Repeat the span of the entries below that starts at the line with "1 RABO Bagger" and ends at the line with "Барлық жаңалықтар", nothing more. Skip the pictures.
------ EXTRACTED DATA
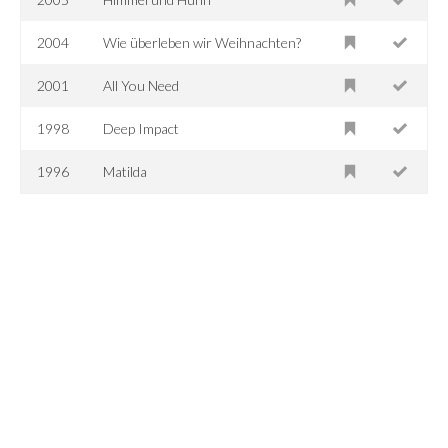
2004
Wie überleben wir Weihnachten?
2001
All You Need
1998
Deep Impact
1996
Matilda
------------
------ EXTRACTED DATA
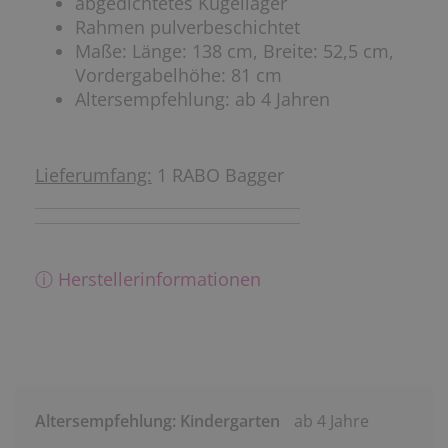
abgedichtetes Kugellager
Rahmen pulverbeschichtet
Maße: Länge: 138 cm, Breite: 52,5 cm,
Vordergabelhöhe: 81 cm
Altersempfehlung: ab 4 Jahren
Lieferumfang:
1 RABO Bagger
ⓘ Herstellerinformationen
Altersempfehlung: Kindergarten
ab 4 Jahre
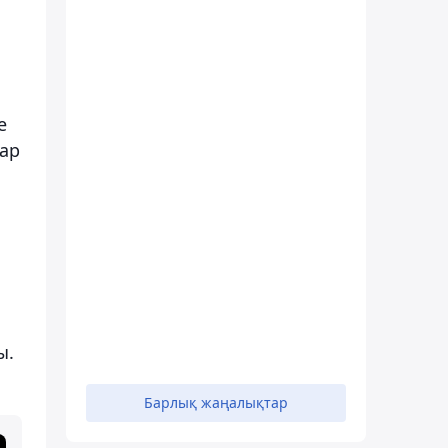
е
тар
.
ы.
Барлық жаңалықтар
------------
------ EXTRACTED DATA
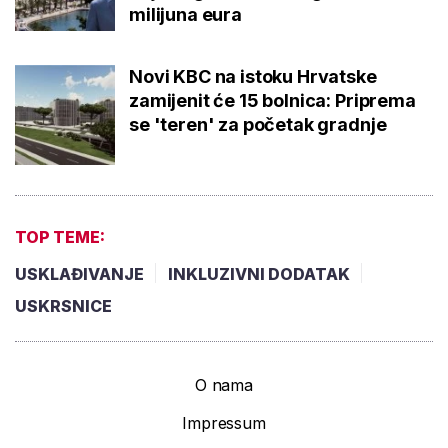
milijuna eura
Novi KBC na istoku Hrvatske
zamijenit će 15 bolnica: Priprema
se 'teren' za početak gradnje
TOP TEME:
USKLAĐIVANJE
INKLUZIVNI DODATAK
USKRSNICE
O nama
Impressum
------------
■ EXERCISE SOLUTION:
1 RABO Bagger
ⓘ Herstellerinformationen
Altersempfehlung: Kindergarten
ab 4 Jahre
е
тар
.
ы.
Барлық жаңалықтар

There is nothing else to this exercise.